A few years later Wheal Farms’ sideline venture has grown into a successful business with Berkshire sows roaming green paddocks, wallowing in mud and sleeping in purpose-built shelters with straw bedding.
They run 100 sows on 30 hectares of their mixed cropping and livestock farm, aiming to turn off 30 to 40 pigs each week.
The Wheals have been supplying Auspork’s The All Natural Pork Company label for the past year, which remains an important market.
But in January, the couple launched their own Beachport Berkshires brand.
Mr Wheal said he was keen for locals in the Limestone Coast to have the opportunity to buy their tasty, succulent pork, rather than just those customers living in Sydney, Melbourne and Adelaide.
Pork is available at Meeks Butchers, Penola, Collins Court Butcher, Mount Gambier, Tender Cuts, Naracoorte and butchers in Vic towns Casterton and Edenhope.
“We quickly realised we needed to have butchers to utilise all the cuts so we are working with them to grow brand awareness,” he said.
It is also on the menu at The Caledonian Inn, Robe, and online sales have been a hit, selling 25 kilogram boxes comprising chops, roasts, mince, sausages and ribs.
“We have done a bit of social media promotion and have an online shop, but most sales have been through recommendations,” Mrs Wheal said.
“A friend will buy a box, then they say how good the pork is to their parents, their in-laws, their neighbour, their sister and so on. From one sale we end up getting five or six sales.”
Unlike many other boutique brands, which aim for high margin, the goal for the lower turnover Beachport Berkshires is to keep its pork affordable and sell more of it.
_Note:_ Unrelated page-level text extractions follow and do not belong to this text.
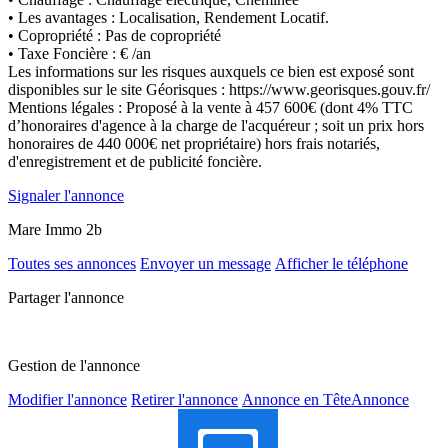
• Les avantages : Localisation, Rendement Locatif.
• Copropriété : Pas de copropriété
• Taxe Foncière : € /an
Les informations sur les risques auxquels ce bien est exposé sont
disponibles sur le site Géorisques : https://www.georisques.gouv.fr/
Mentions légales : Proposé à la vente à 457 600€ (dont 4% TTC
d’honoraires d'agence à la charge de l'acquéreur ; soit un prix hors
honoraires de 440 000€ net propriétaire) hors frais notariés,
d'enregistrement et de publicité foncière.
Signaler l'annonce
Mare Immo 2b
Toutes ses annonces
Envoyer un message
Afficher le téléphone
Partager l'annonce
Gestion de l'annonce
Modifier l'annonce
Retirer l'annonce
Annonce en Tête
Annonce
Mr Wheal says they have been able to achieve this by processing the 90kg liveweight pigs closer to the farm at Edenhope, reducing freight costs.
“We have been able to get our pork competitive with white pigs supplied by wholesalers from Adelaide,” he said.
The boxed meat is sold direct to consumers at $10/kg.
The Wheals say it has been a learning curve for them, dealing with retailers and consumers.
In November Beachport Berkshires gained its Australian Pork Industry Quality Assurance Free Range accreditation, which outlines animal welfare and environmental sustainability standards, many of which they had already been doing.
They hope demand will continue to grow for their certified free-range pork and the product’s local provenance will attract more chefs wanting to put it on their menus.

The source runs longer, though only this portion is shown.